Below is a guideline for beginning to find wild edible food. You may want to start with just a few wild edibles, perhaps the ones with which you are already familiar but not as food (dandelions for example).
Learn about the plants that grow wild in your area and are edible. There are many field guides for wild edibles that you can purchase. Additionally, your local library may also have some field guides, but you will want to own at least one field guide.
- Find foraging areas
Find areas with natural plant life that can be foraged, such as parks. (Tip: roadway shoulders, railroads and power line ways often have pesticides sprayed, so avoid these areas.)
- Bring a book
Bring an illustrated field guide with you to help you identify the plant. Never eat any plant unless you have identified it.
- Know the edible parts
Your field guide will have details on which part of a plant is edible. Sometimes the root is edible but not the leaves, or vice versa. Other times the entire plant is edible. At other times, there are details on preparation, etc.
- Know what to avoid
Generally, you should not eat a plant that secrets a milky sap, or a black sap. There are no general rules, however, for avoiding the small number of poisonous look-a-likes.

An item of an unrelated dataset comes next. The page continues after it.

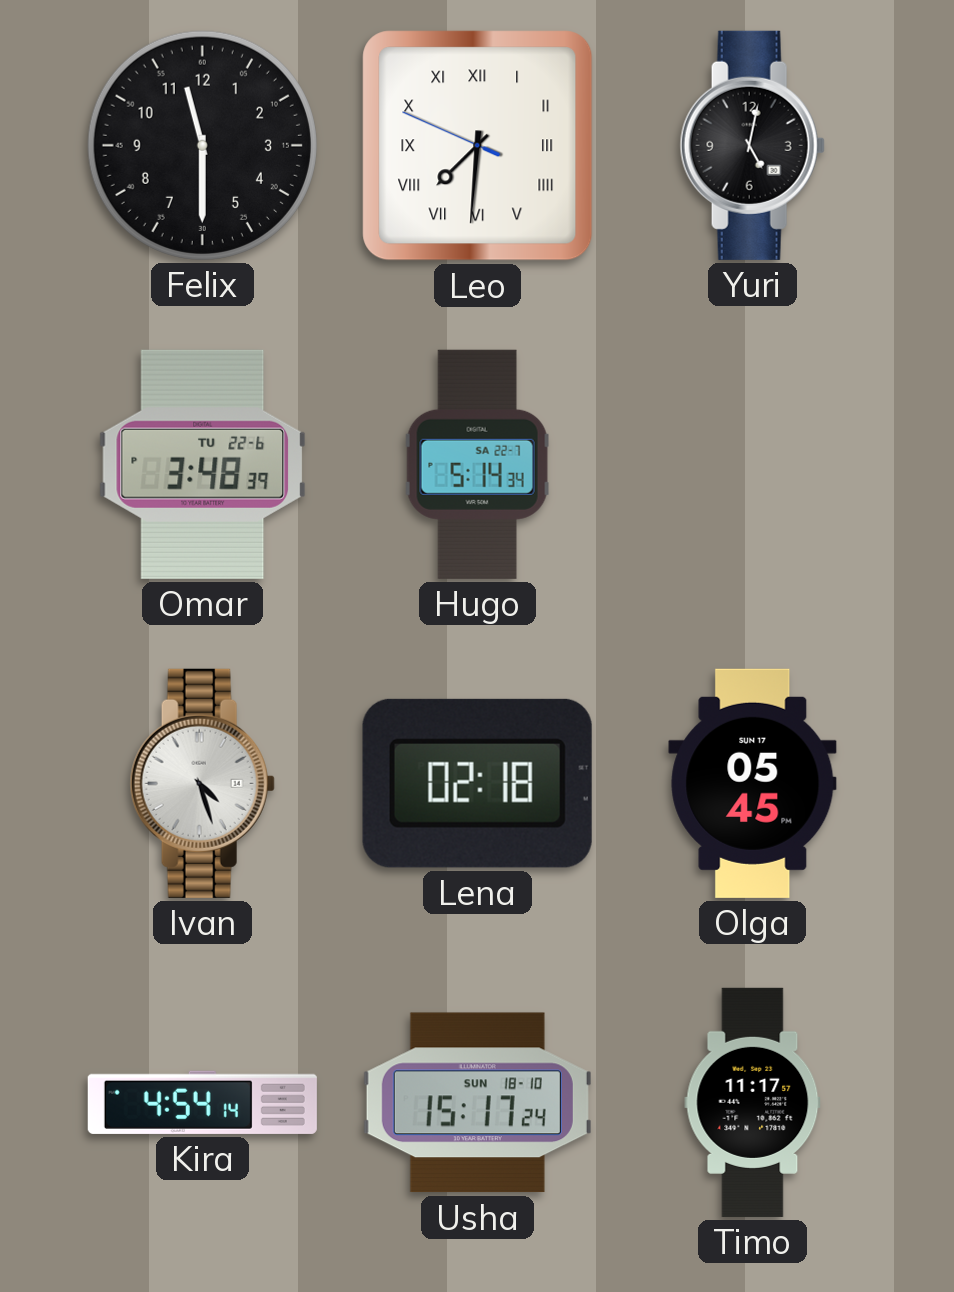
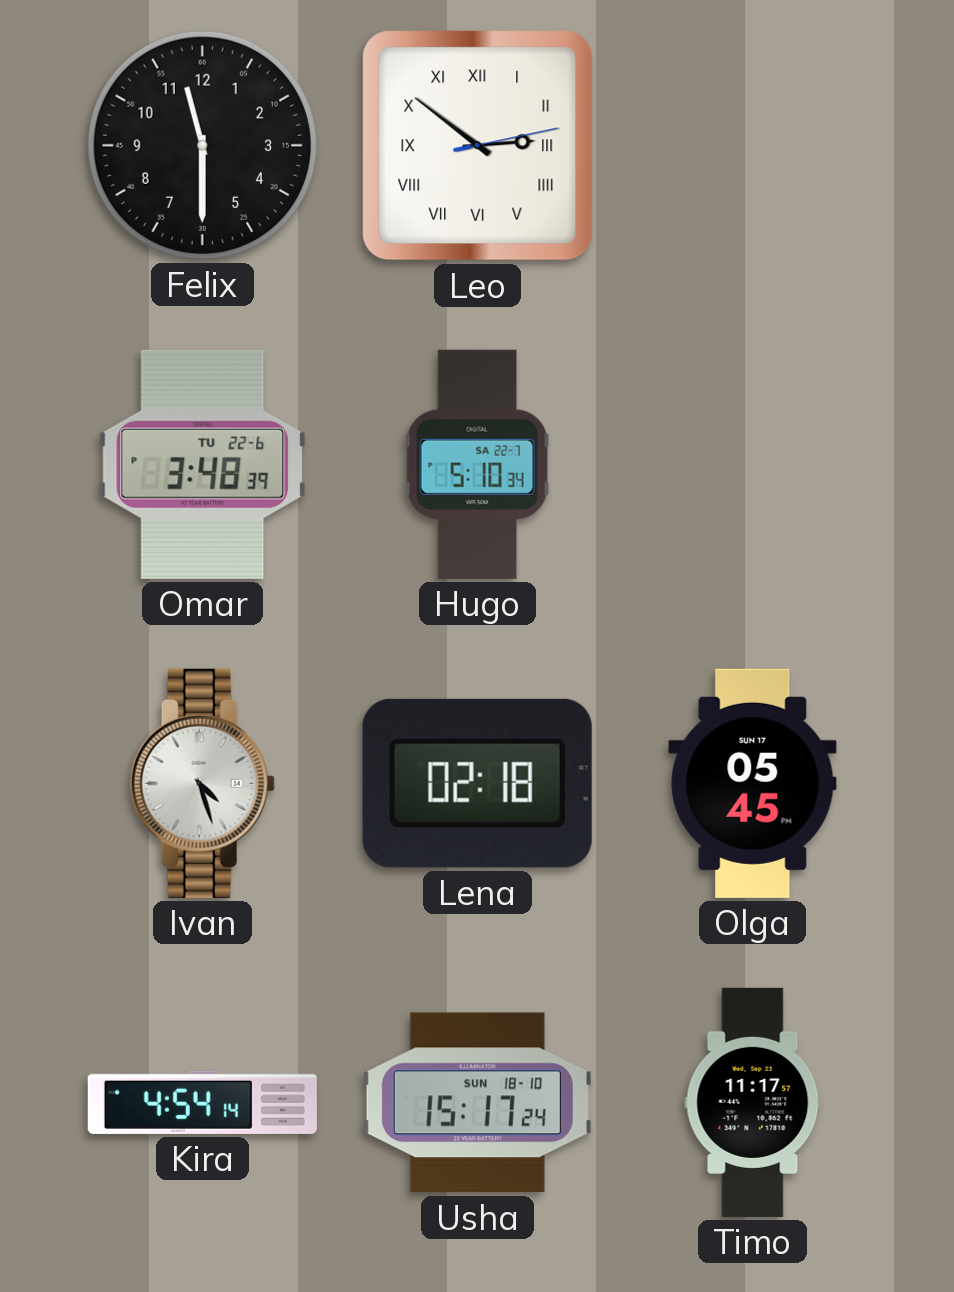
Leo: 7:30 -> 2:51
Yuri: 5:02 -> none
Hugo: 5:14 -> 5:10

This must be done with a field guide and experience. You should try to identify a few species each season. Follow this rule when foraging for mushrooms: “If it ain’t hollow, don’t swallow; if it’s wavy, don’t make gravy; if it’s reddish, you could be deadish.” (Note: mushroom foraging is the most dangerous type of foraging).
- Use an edibility test
Your field guide should have guidelines for a graduated test of edibility. In an edibility test, you test the plant little by little, step by step. Between each step you wait and watch for any unpleasant reaction. The procedure can take a whole day. The last step is to swallow a small amount and wait half a day to see if you get sick.
- Wash food
Wash foraged food before eating it, especially anything picked lower than waist high.
- Do not overharvest
Take only what you can use. Do not completely denude an area of berries, nuts or other wild edibles. Overharvesting can lead to eradication of the wild edible.